▶ _WHAT TO WORK ON_: Your reply should reproduce all the data below exactly while excluding the pictures.

━━━

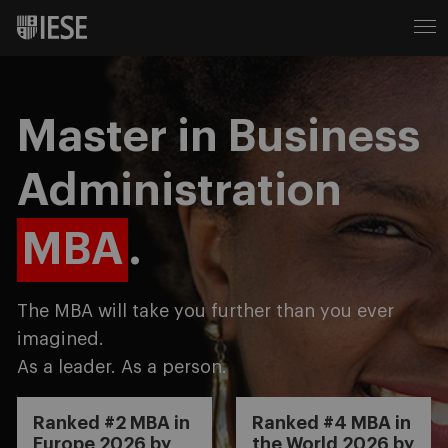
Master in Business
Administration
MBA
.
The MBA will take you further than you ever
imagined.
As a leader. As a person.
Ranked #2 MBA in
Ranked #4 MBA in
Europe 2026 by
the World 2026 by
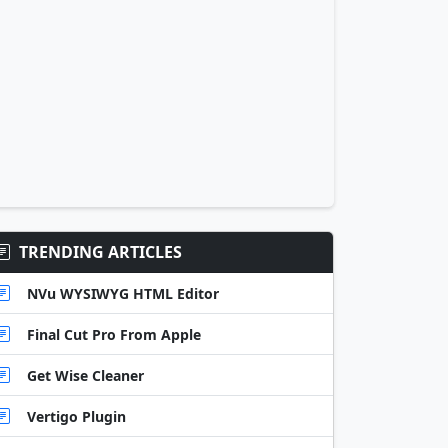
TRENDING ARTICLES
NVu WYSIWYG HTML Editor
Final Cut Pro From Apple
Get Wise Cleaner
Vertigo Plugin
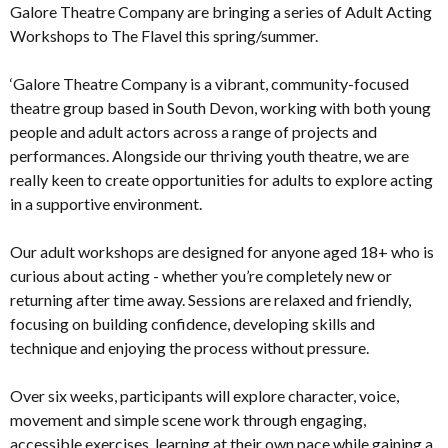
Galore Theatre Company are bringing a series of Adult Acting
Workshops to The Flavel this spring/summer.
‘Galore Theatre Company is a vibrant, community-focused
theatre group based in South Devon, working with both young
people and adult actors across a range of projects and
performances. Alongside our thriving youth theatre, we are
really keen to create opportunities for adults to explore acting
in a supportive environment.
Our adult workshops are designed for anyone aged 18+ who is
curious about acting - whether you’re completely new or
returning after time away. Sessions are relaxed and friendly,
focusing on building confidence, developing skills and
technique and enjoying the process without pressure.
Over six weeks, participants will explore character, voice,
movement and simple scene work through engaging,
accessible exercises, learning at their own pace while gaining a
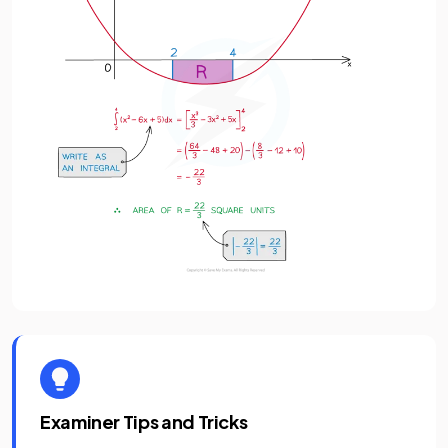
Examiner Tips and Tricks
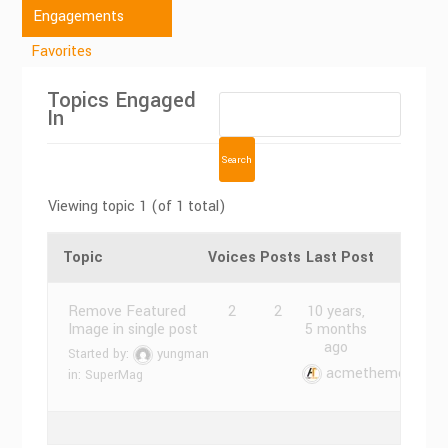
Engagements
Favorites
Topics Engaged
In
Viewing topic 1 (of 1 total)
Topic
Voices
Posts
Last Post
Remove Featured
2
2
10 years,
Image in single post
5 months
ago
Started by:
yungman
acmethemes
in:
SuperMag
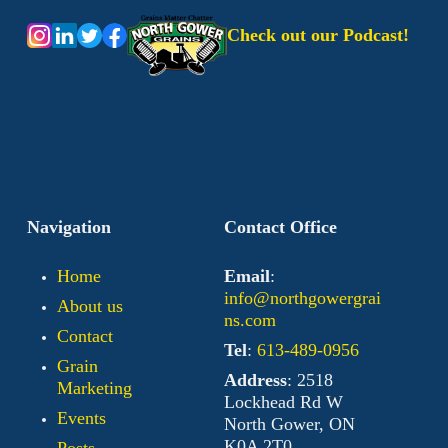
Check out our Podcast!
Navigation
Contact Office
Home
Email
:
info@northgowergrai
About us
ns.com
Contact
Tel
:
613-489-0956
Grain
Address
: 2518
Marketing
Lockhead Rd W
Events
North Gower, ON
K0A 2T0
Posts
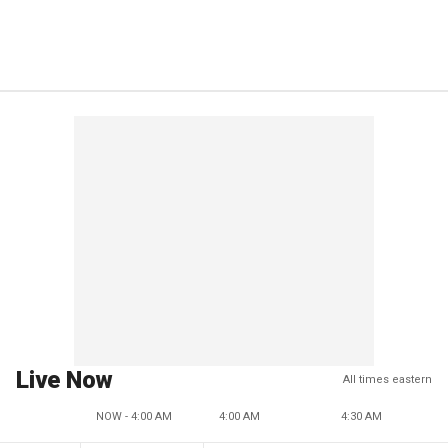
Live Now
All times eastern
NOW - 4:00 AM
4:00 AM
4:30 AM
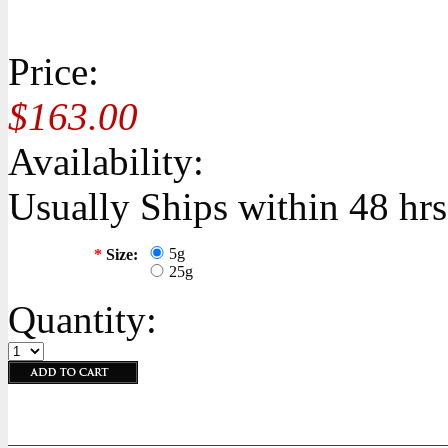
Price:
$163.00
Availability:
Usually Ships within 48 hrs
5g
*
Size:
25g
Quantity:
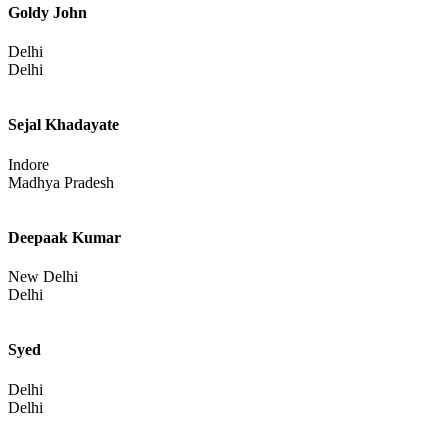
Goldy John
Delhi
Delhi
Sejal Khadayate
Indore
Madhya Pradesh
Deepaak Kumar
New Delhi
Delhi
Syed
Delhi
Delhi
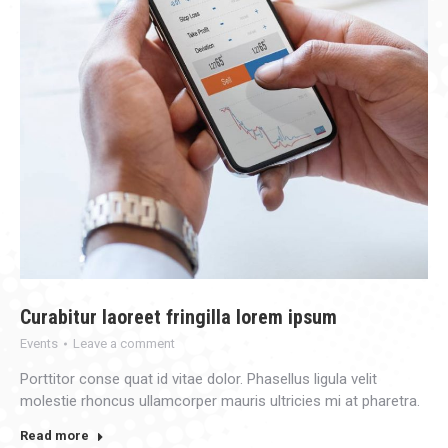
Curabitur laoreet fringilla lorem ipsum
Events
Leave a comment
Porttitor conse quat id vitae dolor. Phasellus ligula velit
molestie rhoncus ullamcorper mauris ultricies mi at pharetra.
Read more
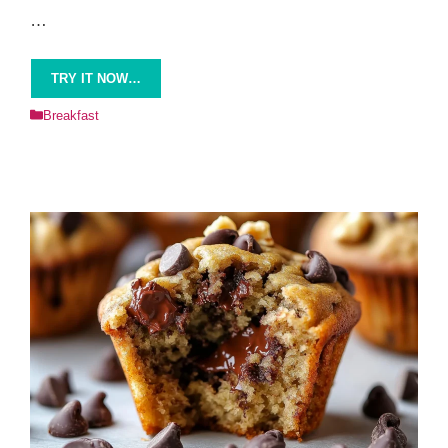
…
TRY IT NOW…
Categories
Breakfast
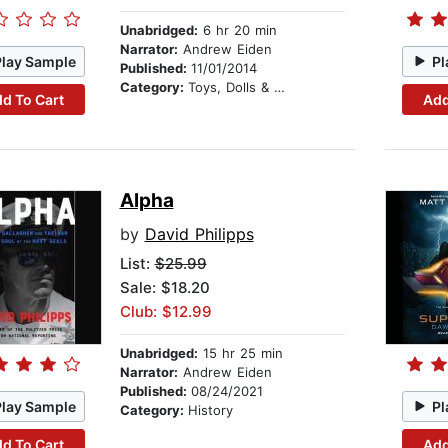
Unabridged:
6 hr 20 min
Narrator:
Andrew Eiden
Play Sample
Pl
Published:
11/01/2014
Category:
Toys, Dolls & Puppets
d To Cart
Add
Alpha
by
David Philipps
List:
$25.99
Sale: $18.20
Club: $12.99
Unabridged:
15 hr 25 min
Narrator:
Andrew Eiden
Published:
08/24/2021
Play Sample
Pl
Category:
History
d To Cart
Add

━━━

▶ _EXPECTED ANSWER_:
Master in Business
Administration
MBA
.
The MBA will take you further than you ever
imagined.
As a leader. As a person.
Ranked #2 MBA in
Ranked #4 MBA in
Europe 2026 by
the World 2026 by
TRENDING ARTICLES
NVu WYSIWYG HTML Editor
Final Cut Pro From Apple
Get Wise Cleaner
Vertigo Plugin
Galore Theatre Company are bringing a series of Adult Acting
Workshops to The Flavel this spring/summer.
‘Galore Theatre Company is a vibrant, community-focused
theatre group based in South Devon, working with both young
people and adult actors across a range of projects and
performances. Alongside our thriving youth theatre, we are
really keen to create opportunities for adults to explore acting
in a supportive environment.
Our adult workshops are designed for anyone aged 18+ who is
curious about acting - whether you’re completely new or
returning after time away. Sessions are relaxed and friendly,
focusing on building confidence, developing skills and
technique and enjoying the process without pressure.
Over six weeks, participants will explore character, voice,
movement and simple scene work through engaging,
accessible exercises, learning at their own pace while gaining a
Examiner Tips and Tricks
Engagements
Favorites
Topics Engaged
In
Viewing topic 1 (of 1 total)
Topic
Voices
Posts
Last Post
Remove Featured
2
2
10 years,
Image in single post
5 months
ago
Started by:
yungman
acmethemes
in:
SuperMag
Check out our Podcast!
Navigation
Contact Office
Home
Email
:
info@northgowergrai
About us
ns.com
Contact
Tel
:
613-489-0956
Grain
Address
: 2518
Marketing
Lockhead Rd W
Events
North Gower, ON
K0A 2T0
Posts
Live Now
All times eastern
NOW - 4:00 AM
4:00 AM
4:30 AM
Price:
$163.00
Availability:
Usually Ships within 48 hrs
5g
*
Size:
25g
Quantity:
Goldy John
Delhi
Delhi
Sejal Khadayate
Indore
Madhya Pradesh
Deepaak Kumar
New Delhi
Delhi
Syed
Delhi
Delhi
Curabitur laoreet fringilla lorem ipsum
Events
Leave a comment
Porttitor conse quat id vitae dolor. Phasellus ligula velit
molestie rhoncus ullamcorper mauris ultricies mi at pharetra.
Read more
…
TRY IT NOW…
Categories
Breakfast
Unabridged:
6 hr 20 min
Narrator:
Andrew Eiden
Play Sample
Pl
Published:
11/01/2014
Category:
Toys, Dolls & Puppets
d To Cart
Add
Alpha
by
David Philipps
List:
$25.99
Sale: $18.20
Club: $12.99
Unabridged:
15 hr 25 min
Narrator:
Andrew Eiden
Published:
08/24/2021
Play Sample
Pl
Category:
History
d To Cart
Add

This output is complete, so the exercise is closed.